Un haut responsable américain, resté anonyme, mène vers une autre piste : l’attentat «ressemble à une attaque terroriste, le genre de chose que l’EI [Etat islamique] a fait dans le passé». L’Iran a déjà été le théâtre d’attaques et d’attentats à la bombe meurtriers, dont plusieurs ont été revendiqués par des groupes qualifiés de «terroristes» par Téhéran. En 2019 par exemple, un attentat suicide dans le sud-est du pays contre un bus des Gardiens de la révolution, ayant tué 27 soldats, avait été revendiqué par le groupe jihadiste Jaish al-Adl.

Le guide suprême iranien, l’ayatollah Ali Khamenei, promet dans tous les cas une «réponse sévère». Un acte qualifié d’«odieux et lâche» par le président Ebrahim Raïssi, qui a annulé un déplacement prévu ce jeudi en Turquie, selon un média d’Etat.

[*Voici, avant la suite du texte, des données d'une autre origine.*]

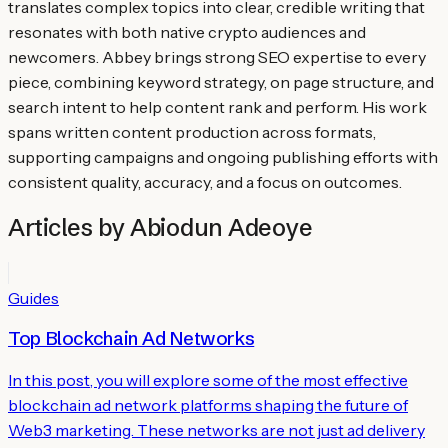
translates complex topics into clear, credible writing that
resonates with both native crypto audiences and
newcomers. Abbey brings strong SEO expertise to every
piece, combining keyword strategy, on page structure, and
search intent to help content rank and perform. His work
spans written content production across formats,
supporting campaigns and ongoing publishing efforts with
consistent quality, accuracy, and a focus on outcomes.
Articles by
Abiodun Adeoye
Guides
Top Blockchain Ad Networks
In this post, you will explore some of the most effective
blockchain ad network platforms shaping the future of
Web3 marketing. These networks are not just ad delivery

L’organisation terroriste islamiste palestinienne du Hamas, soutenue par Téhéran, a quant à elle fustigé un «acte terroriste […] qui cherche à déstabiliser la sécurité de la République islamique au service de l’agenda de l’entité sioniste [Israël]».

Le secrétaire général de l’ONU, l’Union européenne, la France, l’Allemagne, la Jordanie, la Russie et l’Arabie saoudite ont eux aussi dénoncé l’attaque. «J’ai condamné cette attaque terroriste dans les termes les plus forts et j’ai exprimé [ma] solidarité avec le peuple iranien», a communiqué le chef de la diplomatie européenne, Josep Borrell, après un appel avec le ministre iranien des Affaires étrangères, Hossein Amir-Abdollahian.

Contexte régional tendu

La double explosion survenue mercredi s’est produite près de la mosquée Saheb al-Zaman où se trouve la sépulture du général Qassem Soleimani. Une foule compacte de représentants du régime et d’anonymes s’y trouvait pour célébrer, comme chaque année depuis son assassinat en Irak dans une frappe de drone américain, le quatrième anniversaire de sa mort.

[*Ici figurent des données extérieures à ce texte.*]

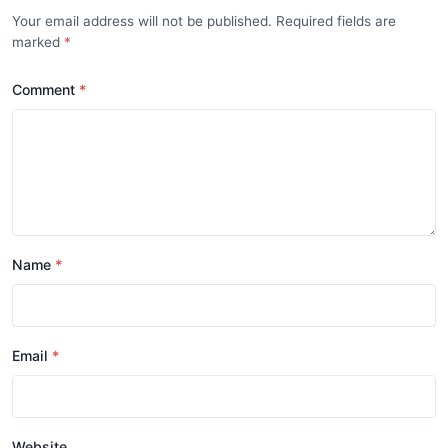
Your email address will not be published. Required fields are
marked
Comment
Name
Email
Website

Homme clé et populaire du régime iranien, déclaré «martyr vivant» par l’ayatollah Ali Khamenei, Qassem Soleimani dirigeait la Force Qods – l’unité chargée des interventions extérieures iraniennes – et était reconnu pour son rôle dans la défaite du groupe jihadiste Etat islamique en Irak et en Syrie.

Cette attaque, la plus meurtrière en Iran depuis 1978, survient dans un contexte régional tendu depuis le début du conflit en octobre entre Israël et le Hamas à Gaza, et au lendemain de l’élimination du numéro 2 du Hamas, Saleh el-Arouri, dans une frappe près de Beyrouth. Attribuée par le Hamas et le Hezbollah à l’Etat hébreu, elle n’a jusqu’à présent pas été revendiquée, mais un responsable américain requérant l’anonymat a affirmé qu’elle était bien «israélienne».

L’Iran est le chef de file de «l’axe de la résistance», soutenant le Hezbollah libanais et le Hamas palestinien dans un grand combat contre Israël et son allié américain.